Abstract
Much of the literature on the subject of feminist research has focused on the search for appropriate research methods and the methodologies that underpin these. But it is only recently that feminists have begun to engage with the actual experience of doing research (Roberts, 1981; Maynard and Purvis, 1994). In this chapter, we would like to raise questions about what it means to see oneself as a feminist researcher. Ann Phoenix has argued that ‘“race” and “gender” positions, and hence the power positions they entail, enter into the interview situation but that they do not do so in any unitary oressential way’ (Phoenix, 1994: 49); Diane Reay argues similarly for class positions (Reay, 1996).
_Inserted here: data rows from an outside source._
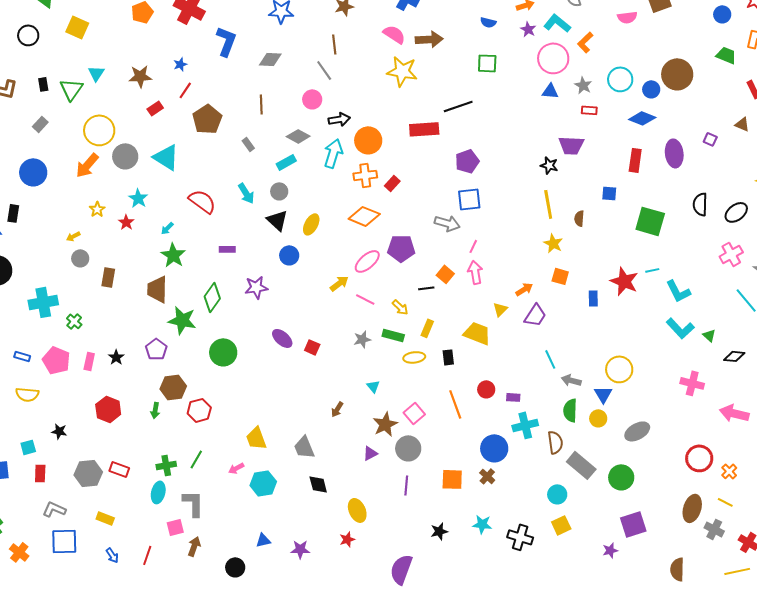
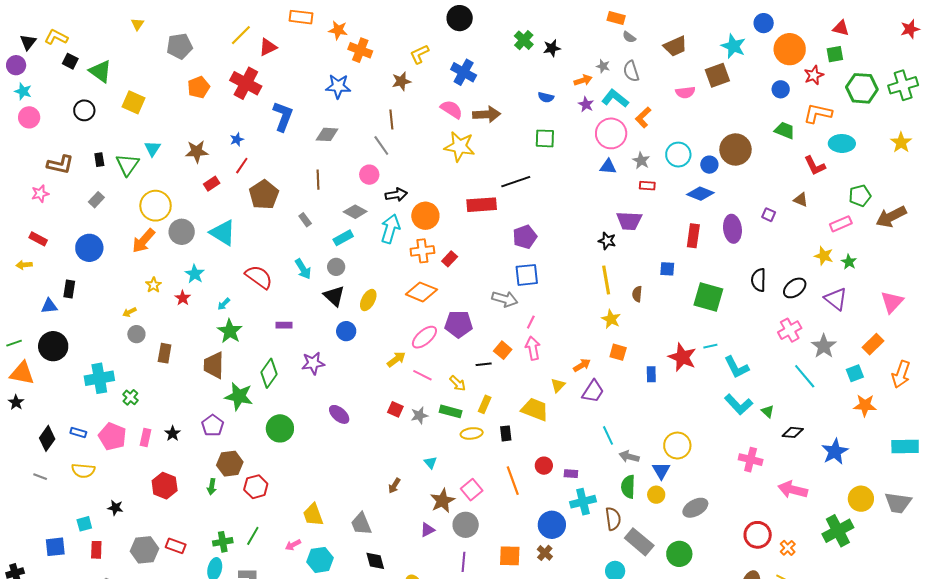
red square: (312, 347) -> (395, 409), moved

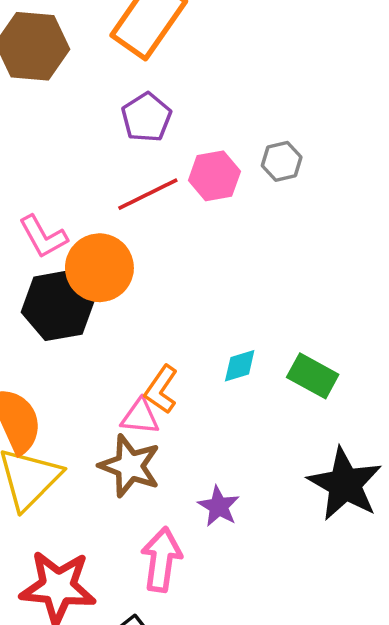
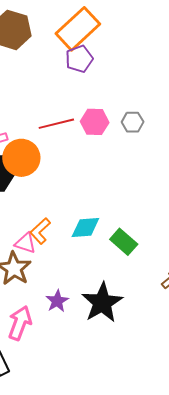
purple pentagon: (146, 117) -> (79, 59), moved
cyan diamond: (240, 366) -> (85, 228), size x1.4
black star: (345, 484) -> (102, 303), moved

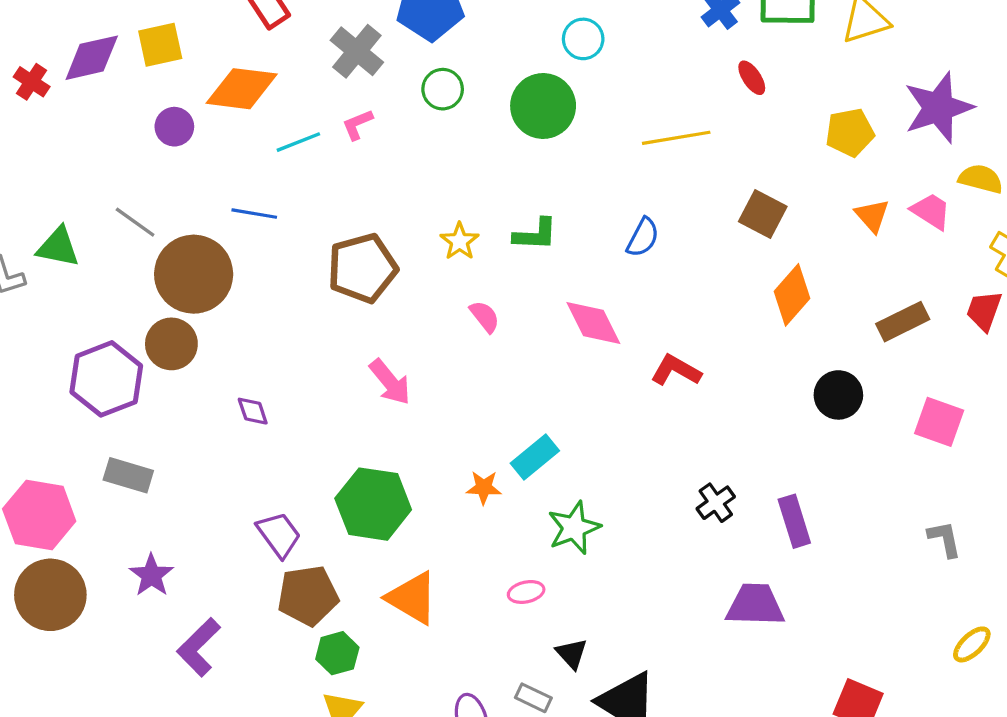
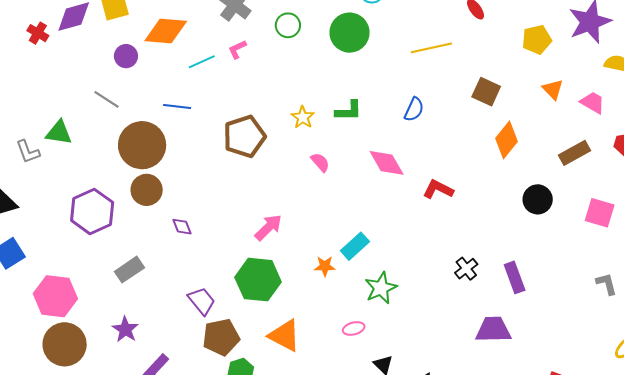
pink trapezoid: (931, 211) -> (593, 102), moved
gray line: (135, 222) -> (107, 99), moved
brown circle: (171, 344) -> (147, 190), moved
pink arrow: (390, 382) -> (268, 227), moved, turned -92
gray rectangle: (128, 475) -> (129, 270), moved, turned -48

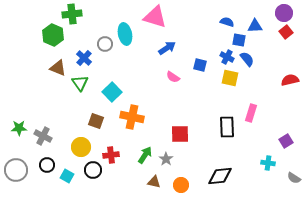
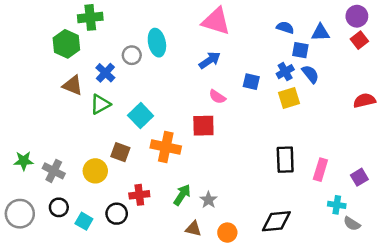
pink triangle: (155, 17) -> (216, 21), moved
blue cross: (227, 57) -> (285, 72), turned 32
yellow square: (230, 78) -> (289, 98), turned -30
green triangle: (80, 83) -> (100, 104), turned 36
pink rectangle: (251, 113) -> (320, 170), moved
red square: (180, 134) -> (203, 126), moved
yellow circle: (81, 147) -> (95, 171), moved
gray semicircle: (294, 178) -> (352, 224), moved

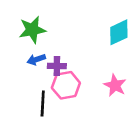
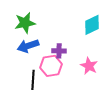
blue arrow: (36, 59) -> (28, 46), size x1.5
purple cross: (57, 66) -> (59, 51), moved

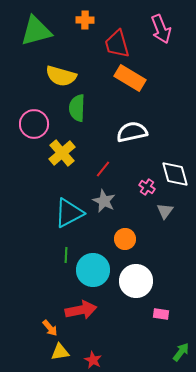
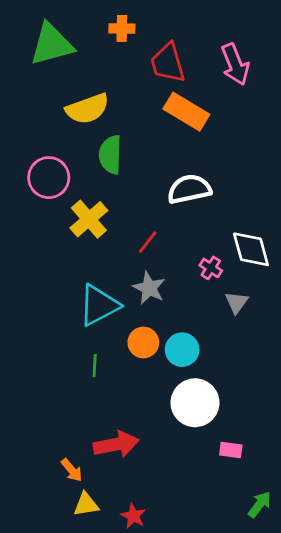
pink arrow: (161, 29) -> (235, 64), moved
yellow semicircle: (61, 76) -> (87, 109), turned -36
orange circle: (125, 239) -> (143, 342), moved
cyan circle: (93, 270) -> (182, 350), moved, size x0.7

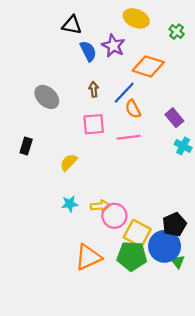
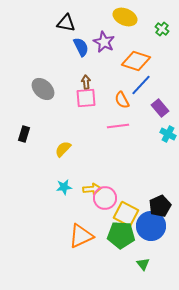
blue line: (124, 93) -> (141, 85), moved
pink square: (94, 124) -> (86, 98), moved
green triangle: (178, 262) -> (143, 264), moved

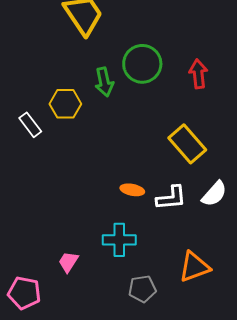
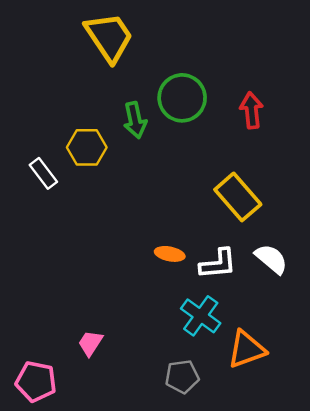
white semicircle: (214, 194) -> (271, 259), turned -92
cyan cross: (119, 240) -> (201, 316), moved, turned 36

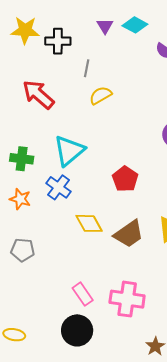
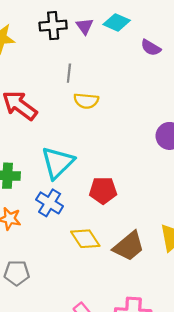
black cross: (58, 41) -> (53, 26), moved
yellow semicircle: (101, 95) -> (86, 101), turned -140
red pentagon: (125, 179) -> (103, 190), moved, turned -30

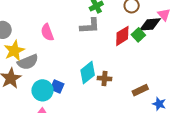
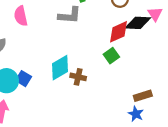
green square: (138, 35) -> (111, 56), moved
red diamond: (122, 36) -> (118, 32), moved
brown rectangle: (140, 90) -> (143, 96), moved

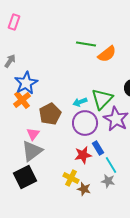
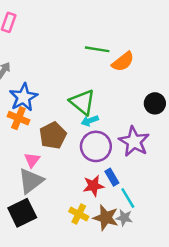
green triangle: (102, 99) -> (82, 102), moved, turned -35
orange cross: (22, 100) -> (18, 118), turned -30
brown star: (84, 189) -> (106, 218), moved, size x1.5

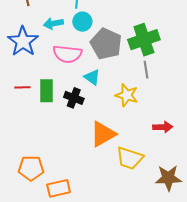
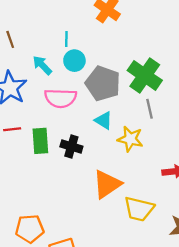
cyan arrow: (53, 23) -> (42, 65), turned 60
green cross: (144, 40) -> (145, 75), turned -32
cyan triangle: (92, 77) -> (103, 120), moved
red line: (22, 87) -> (12, 129), moved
We, too, subscribe to the idea that the researcher and the researched bring diverse and shifting identities to the interviewing situation; but our discussion takes this a step further, and argues that the consequence of attempts by the researcher to maintain a coherent feminist identity might be to deny or invalidate the research subjects’ understanding of their own experience. We both conducted our research in the 1980s as part of our wider auto/biographies: we were ‘mature’ students, anxious not only to acquire the necessary, as we perceived them at that time, academic qualifications, but also to authenticate our feminist identities within the new (to us) social worlds we had entered. In the mid-1980s, the concept of feminisms was still relatively undeveloped — there was FEMINISM, and we wanted to belong!
An ‘ethic’ is a framework of thought concerned with morality and with moral choices between things and actions seen as good or bad. Our feminist fractured foundationalist epistemology specifies morally adequate means of knowing and understanding women’s experiences, particularly through insisting that feminist theory should at some level be consonant with experience. (Stanley, 1993: 200; our emphasis)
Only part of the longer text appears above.